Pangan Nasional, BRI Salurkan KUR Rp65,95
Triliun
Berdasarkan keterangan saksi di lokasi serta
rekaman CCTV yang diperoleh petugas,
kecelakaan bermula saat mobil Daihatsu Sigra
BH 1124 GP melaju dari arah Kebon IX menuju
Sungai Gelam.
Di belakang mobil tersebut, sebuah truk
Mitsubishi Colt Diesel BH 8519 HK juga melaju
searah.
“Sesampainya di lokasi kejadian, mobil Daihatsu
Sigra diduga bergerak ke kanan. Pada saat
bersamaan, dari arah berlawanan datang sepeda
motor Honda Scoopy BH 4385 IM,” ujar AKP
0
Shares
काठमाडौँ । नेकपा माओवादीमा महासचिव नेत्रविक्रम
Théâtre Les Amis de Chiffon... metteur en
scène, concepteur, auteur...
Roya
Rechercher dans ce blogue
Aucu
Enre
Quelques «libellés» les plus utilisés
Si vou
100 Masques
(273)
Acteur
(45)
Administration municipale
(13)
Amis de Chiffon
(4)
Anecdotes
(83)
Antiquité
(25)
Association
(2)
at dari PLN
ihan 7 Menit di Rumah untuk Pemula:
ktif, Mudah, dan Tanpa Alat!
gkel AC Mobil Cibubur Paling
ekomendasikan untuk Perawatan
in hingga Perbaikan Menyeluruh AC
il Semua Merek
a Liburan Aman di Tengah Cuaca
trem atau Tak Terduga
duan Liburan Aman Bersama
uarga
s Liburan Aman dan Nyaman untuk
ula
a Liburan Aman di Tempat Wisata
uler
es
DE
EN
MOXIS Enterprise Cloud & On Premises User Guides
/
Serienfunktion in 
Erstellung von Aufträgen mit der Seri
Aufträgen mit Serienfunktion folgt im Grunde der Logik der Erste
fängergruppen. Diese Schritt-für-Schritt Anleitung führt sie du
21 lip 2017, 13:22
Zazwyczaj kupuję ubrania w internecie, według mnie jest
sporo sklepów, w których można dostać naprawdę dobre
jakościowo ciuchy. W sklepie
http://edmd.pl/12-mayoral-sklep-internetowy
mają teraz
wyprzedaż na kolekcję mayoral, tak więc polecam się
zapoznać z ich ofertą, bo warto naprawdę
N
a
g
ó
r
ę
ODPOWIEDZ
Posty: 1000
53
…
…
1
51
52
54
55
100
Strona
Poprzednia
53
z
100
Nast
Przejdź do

WHAT NEEDS TO BE DONE
After reading the records above, transcribe them verbatim.

EXERCISE OUTPUT
Pangan Nasional, BRI Salurkan KUR Rp65,95
Triliun
Berdasarkan keterangan saksi di lokasi serta
rekaman CCTV yang diperoleh petugas,
kecelakaan bermula saat mobil Daihatsu Sigra
BH 1124 GP melaju dari arah Kebon IX menuju
Sungai Gelam.
Di belakang mobil tersebut, sebuah truk
Mitsubishi Colt Diesel BH 8519 HK juga melaju
searah.
“Sesampainya di lokasi kejadian, mobil Daihatsu
Sigra diduga bergerak ke kanan. Pada saat
bersamaan, dari arah berlawanan datang sepeda
motor Honda Scoopy BH 4385 IM,” ujar AKP
0
Shares
काठमाडौँ । नेकपा माओवादीमा महासचिव नेत्रविक्रम
Théâtre Les Amis de Chiffon... metteur en
scène, concepteur, auteur...
Roya
Rechercher dans ce blogue
Aucu
Enre
Quelques «libellés» les plus utilisés
Si vou
100 Masques
(273)
Acteur
(45)
Administration municipale
(13)
Amis de Chiffon
(4)
Anecdotes
(83)
Antiquité
(25)
Association
(2)
at dari PLN
ihan 7 Menit di Rumah untuk Pemula:
ktif, Mudah, dan Tanpa Alat!
gkel AC Mobil Cibubur Paling
ekomendasikan untuk Perawatan
in hingga Perbaikan Menyeluruh AC
il Semua Merek
a Liburan Aman di Tengah Cuaca
trem atau Tak Terduga
duan Liburan Aman Bersama
uarga
s Liburan Aman dan Nyaman untuk
ula
a Liburan Aman di Tempat Wisata
uler
es
DE
EN
MOXIS Enterprise Cloud & On Premises User Guides
/
Serienfunktion in 
Erstellung von Aufträgen mit der Seri
Aufträgen mit Serienfunktion folgt im Grunde der Logik der Erste
fängergruppen. Diese Schritt-für-Schritt Anleitung führt sie du
21 lip 2017, 13:22
Zazwyczaj kupuję ubrania w internecie, według mnie jest
sporo sklepów, w których można dostać naprawdę dobre
jakościowo ciuchy. W sklepie
http://edmd.pl/12-mayoral-sklep-internetowy
mają teraz
wyprzedaż na kolekcję mayoral, tak więc polecam się
zapoznać z ich ofertą, bo warto naprawdę
N
a
g
ó
r
ę
ODPOWIEDZ
Posty: 1000
53
…
…
1
51
52
54
55
100
Strona
Poprzednia
53
z
100
Nast
Przejdź do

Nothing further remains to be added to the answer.